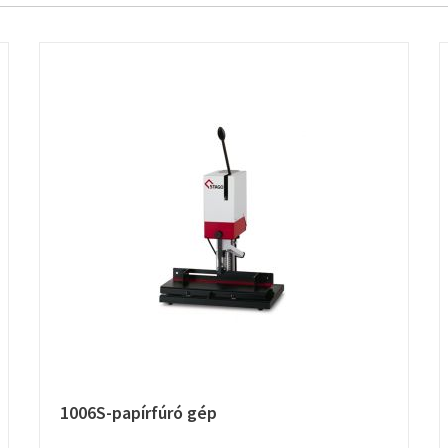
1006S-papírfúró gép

==

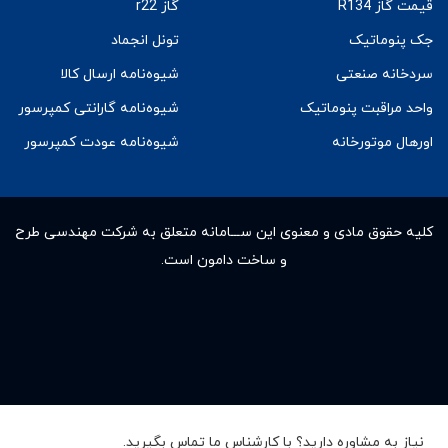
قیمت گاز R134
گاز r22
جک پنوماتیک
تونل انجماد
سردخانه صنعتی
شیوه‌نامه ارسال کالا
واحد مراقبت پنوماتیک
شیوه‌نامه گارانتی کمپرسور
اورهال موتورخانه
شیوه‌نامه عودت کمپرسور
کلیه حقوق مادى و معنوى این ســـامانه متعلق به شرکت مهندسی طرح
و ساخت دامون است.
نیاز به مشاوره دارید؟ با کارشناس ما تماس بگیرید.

■ WHAT IS NEEDED: From the data above, return every line from the line that has "تونل انجماد" up to and including the line that has "نیاز به مشاوره", exactly.

■ SOLVED EXERCISE:
تونل انجماد
سردخانه صنعتی
شیوه‌نامه ارسال کالا
واحد مراقبت پنوماتیک
شیوه‌نامه گارانتی کمپرسور
اورهال موتورخانه
شیوه‌نامه عودت کمپرسور
کلیه حقوق مادى و معنوى این ســـامانه متعلق به شرکت مهندسی طرح
و ساخت دامون است.
نیاز به مشاوره دارید؟ با کارشناس ما تماس بگیرید.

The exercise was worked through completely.